A closed countable set with Cantor-Bendixson rank of $\omega +1$

Question

I'm looking to find a closed countable set that has a Cantor-Bendixson Rank of $\omega +1$.

I know that $\{0\}\cup\{\frac{1}{x+1}|x\in\omega\}$ has a Cantor-Bendixson Rank of $2$ because we take out the isolated points and are left with $\{0\}$.

I also know how to get sets with a C-B rank of $n,n\in\omega$ by iteratively doing this process.

I know that the solution $X$ will have $X^{(\omega +1)}=\emptyset$ and $X^{(\omega )}$ is a set of isolated points.

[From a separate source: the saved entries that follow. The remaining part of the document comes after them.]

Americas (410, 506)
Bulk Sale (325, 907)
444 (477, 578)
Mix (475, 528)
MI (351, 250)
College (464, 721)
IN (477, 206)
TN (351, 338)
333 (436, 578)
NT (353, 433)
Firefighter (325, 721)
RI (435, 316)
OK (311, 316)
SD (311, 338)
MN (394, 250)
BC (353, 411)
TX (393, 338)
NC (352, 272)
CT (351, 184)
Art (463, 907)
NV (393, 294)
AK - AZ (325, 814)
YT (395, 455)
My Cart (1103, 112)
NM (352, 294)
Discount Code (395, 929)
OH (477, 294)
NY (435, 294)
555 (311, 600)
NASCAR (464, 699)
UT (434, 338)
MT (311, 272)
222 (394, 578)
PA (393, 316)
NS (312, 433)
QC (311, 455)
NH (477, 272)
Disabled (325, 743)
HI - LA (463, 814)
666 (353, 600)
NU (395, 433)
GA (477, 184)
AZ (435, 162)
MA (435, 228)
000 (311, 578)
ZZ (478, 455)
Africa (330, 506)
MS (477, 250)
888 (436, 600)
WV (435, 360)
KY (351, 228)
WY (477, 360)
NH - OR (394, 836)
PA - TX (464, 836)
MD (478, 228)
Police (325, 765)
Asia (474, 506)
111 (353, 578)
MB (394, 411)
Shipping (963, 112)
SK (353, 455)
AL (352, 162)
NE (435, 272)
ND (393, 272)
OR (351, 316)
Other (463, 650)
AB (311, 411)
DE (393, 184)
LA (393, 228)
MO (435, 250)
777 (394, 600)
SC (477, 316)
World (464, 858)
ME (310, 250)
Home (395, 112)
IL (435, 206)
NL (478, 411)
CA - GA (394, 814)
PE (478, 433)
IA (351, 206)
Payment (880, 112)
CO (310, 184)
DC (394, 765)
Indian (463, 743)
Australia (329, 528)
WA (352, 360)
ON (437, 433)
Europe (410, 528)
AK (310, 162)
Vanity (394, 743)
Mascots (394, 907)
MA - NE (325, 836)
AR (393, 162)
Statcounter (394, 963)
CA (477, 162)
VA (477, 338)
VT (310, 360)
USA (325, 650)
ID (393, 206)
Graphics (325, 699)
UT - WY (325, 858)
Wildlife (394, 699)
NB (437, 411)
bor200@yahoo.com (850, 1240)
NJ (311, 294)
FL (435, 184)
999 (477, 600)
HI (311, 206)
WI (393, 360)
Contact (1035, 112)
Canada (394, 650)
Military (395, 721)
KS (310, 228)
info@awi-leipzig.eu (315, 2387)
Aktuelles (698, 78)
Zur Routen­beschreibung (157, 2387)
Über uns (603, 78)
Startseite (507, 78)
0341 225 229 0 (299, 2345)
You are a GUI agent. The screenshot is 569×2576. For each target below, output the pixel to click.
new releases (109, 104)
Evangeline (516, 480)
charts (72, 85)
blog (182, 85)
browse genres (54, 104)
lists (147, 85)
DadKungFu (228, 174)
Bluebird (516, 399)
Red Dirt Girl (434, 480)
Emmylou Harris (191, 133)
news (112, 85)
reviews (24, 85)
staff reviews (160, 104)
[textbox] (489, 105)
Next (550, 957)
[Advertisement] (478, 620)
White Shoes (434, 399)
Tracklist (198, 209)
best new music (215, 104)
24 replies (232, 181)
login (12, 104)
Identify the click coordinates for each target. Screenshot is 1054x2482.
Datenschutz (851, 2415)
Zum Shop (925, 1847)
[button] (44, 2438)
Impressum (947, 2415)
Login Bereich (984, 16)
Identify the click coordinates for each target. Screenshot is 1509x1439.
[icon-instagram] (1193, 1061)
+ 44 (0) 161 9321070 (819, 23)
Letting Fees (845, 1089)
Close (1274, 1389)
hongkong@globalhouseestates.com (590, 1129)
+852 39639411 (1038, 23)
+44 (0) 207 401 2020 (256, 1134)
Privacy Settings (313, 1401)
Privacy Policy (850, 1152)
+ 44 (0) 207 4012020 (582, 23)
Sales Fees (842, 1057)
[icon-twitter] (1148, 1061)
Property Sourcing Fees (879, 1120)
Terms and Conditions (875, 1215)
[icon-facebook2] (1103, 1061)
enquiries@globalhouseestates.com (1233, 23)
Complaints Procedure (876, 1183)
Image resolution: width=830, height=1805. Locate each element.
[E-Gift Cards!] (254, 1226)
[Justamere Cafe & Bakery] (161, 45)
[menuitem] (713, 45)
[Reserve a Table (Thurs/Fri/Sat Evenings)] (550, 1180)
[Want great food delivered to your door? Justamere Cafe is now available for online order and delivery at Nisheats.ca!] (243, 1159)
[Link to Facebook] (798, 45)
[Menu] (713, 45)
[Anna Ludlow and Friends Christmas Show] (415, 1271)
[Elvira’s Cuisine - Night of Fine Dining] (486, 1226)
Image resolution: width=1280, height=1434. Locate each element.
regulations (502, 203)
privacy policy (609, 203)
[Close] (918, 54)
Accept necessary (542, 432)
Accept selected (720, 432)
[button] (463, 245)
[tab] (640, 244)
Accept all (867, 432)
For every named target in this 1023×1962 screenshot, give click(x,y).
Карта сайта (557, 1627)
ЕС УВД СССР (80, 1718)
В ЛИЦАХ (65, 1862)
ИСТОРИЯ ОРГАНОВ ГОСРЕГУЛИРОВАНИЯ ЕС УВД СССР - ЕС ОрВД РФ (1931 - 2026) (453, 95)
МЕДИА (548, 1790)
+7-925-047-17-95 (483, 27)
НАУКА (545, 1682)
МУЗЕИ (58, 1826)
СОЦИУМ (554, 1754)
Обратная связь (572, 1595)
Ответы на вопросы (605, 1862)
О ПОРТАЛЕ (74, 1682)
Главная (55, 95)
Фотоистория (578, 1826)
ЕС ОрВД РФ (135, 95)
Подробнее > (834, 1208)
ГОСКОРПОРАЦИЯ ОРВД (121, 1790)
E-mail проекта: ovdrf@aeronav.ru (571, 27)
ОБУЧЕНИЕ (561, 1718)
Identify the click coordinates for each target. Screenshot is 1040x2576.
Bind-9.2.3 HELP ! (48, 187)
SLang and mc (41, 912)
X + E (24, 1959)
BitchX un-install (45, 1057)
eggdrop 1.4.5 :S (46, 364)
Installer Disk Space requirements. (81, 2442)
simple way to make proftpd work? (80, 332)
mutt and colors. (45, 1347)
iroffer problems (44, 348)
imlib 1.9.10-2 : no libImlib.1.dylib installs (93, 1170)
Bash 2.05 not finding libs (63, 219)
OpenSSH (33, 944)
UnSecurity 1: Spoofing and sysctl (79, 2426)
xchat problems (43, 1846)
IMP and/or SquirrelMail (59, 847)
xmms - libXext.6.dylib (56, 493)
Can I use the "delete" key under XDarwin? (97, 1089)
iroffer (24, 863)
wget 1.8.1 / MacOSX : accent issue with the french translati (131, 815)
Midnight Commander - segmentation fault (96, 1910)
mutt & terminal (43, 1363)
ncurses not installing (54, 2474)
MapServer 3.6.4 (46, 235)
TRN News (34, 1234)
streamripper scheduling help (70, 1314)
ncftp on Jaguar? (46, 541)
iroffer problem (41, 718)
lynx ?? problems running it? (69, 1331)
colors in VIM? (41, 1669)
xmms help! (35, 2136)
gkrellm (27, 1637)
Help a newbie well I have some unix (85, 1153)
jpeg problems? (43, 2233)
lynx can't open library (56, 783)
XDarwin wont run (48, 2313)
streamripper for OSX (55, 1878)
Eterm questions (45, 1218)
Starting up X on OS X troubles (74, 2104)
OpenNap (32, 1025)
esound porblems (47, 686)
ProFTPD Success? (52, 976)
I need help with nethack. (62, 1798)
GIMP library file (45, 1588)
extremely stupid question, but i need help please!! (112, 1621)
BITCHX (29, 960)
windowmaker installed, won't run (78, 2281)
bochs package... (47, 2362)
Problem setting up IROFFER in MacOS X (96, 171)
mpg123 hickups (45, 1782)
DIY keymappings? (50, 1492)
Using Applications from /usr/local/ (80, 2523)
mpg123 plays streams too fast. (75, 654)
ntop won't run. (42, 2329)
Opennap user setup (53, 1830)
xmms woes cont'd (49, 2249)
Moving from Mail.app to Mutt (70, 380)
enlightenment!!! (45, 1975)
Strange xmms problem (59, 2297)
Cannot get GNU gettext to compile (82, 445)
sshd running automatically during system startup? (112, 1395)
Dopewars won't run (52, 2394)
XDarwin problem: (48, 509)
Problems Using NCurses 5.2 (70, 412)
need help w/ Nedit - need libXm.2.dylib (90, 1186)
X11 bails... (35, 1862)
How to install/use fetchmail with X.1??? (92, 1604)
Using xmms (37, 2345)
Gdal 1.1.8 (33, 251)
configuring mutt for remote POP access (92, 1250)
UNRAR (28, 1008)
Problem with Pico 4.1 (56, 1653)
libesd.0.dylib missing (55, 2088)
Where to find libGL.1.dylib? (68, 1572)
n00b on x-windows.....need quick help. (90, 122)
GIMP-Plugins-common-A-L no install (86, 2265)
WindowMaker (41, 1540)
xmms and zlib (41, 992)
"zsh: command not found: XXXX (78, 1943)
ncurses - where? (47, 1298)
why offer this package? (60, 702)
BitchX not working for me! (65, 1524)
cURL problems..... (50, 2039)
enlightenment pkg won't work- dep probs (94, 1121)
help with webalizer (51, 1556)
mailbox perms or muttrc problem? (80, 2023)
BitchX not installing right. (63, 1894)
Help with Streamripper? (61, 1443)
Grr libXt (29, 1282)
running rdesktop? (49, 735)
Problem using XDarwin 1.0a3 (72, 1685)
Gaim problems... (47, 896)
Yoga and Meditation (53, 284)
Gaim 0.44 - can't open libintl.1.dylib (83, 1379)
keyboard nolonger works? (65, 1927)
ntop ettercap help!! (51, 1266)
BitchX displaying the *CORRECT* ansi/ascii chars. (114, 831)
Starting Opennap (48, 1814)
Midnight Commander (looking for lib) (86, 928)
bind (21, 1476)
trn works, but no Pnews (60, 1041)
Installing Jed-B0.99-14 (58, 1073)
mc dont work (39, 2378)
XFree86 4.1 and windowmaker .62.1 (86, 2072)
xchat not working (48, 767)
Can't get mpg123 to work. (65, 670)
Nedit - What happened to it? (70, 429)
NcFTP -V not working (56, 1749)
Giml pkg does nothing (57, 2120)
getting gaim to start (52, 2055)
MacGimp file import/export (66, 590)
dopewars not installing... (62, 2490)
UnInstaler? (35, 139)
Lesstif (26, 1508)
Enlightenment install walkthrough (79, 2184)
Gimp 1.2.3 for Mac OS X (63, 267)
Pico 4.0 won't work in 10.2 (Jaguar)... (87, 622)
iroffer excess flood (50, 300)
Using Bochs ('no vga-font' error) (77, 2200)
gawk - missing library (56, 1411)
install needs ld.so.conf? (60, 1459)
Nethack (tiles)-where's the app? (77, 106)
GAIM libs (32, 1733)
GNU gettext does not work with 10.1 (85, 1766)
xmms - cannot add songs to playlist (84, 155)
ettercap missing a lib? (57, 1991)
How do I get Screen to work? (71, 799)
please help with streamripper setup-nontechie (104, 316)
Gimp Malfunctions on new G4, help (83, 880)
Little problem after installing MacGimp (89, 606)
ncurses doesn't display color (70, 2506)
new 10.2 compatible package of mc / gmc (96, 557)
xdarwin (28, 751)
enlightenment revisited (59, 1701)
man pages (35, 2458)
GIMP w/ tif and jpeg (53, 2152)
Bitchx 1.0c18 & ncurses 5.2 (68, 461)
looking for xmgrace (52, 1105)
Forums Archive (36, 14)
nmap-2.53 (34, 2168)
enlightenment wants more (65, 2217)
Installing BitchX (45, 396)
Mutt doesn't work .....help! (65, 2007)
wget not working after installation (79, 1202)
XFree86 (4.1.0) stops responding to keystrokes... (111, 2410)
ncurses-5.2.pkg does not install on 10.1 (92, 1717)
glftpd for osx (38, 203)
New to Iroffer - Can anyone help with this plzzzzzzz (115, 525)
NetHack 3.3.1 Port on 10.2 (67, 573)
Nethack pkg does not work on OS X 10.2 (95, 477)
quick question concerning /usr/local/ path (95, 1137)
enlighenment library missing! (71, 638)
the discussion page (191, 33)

Also $$X^{(\omega )}=\bigcap_{y\in\omega }X^{(y)}$$

But I'm unsure how to proceed.

Answer 1

Start with $\{0\}\cup \{\frac{1}{n+1}\mid n\in \omega\}$. Now for each $n\in \omega$, add points in the interval $(\frac{1}{n+1},\frac{1}{n})$ limiting to $\frac{1}{n+1}$, to ensure that $\frac{1}{n+1}$ is isolated in $X^{(n)}$, but not in $X^{(n-1)}$. (In other words, you want to make $X\cap [\frac{1}{n+1},\frac{1}{n})$ into a space of Cantor-Bendixson rank $n+1$, which you say you know how to do in your question.)

Then $\bigcap_{n\in \omega} X^{(n)} = \{0\}$, so $X$ has Cantor-Bendixson rank $\omega+1$.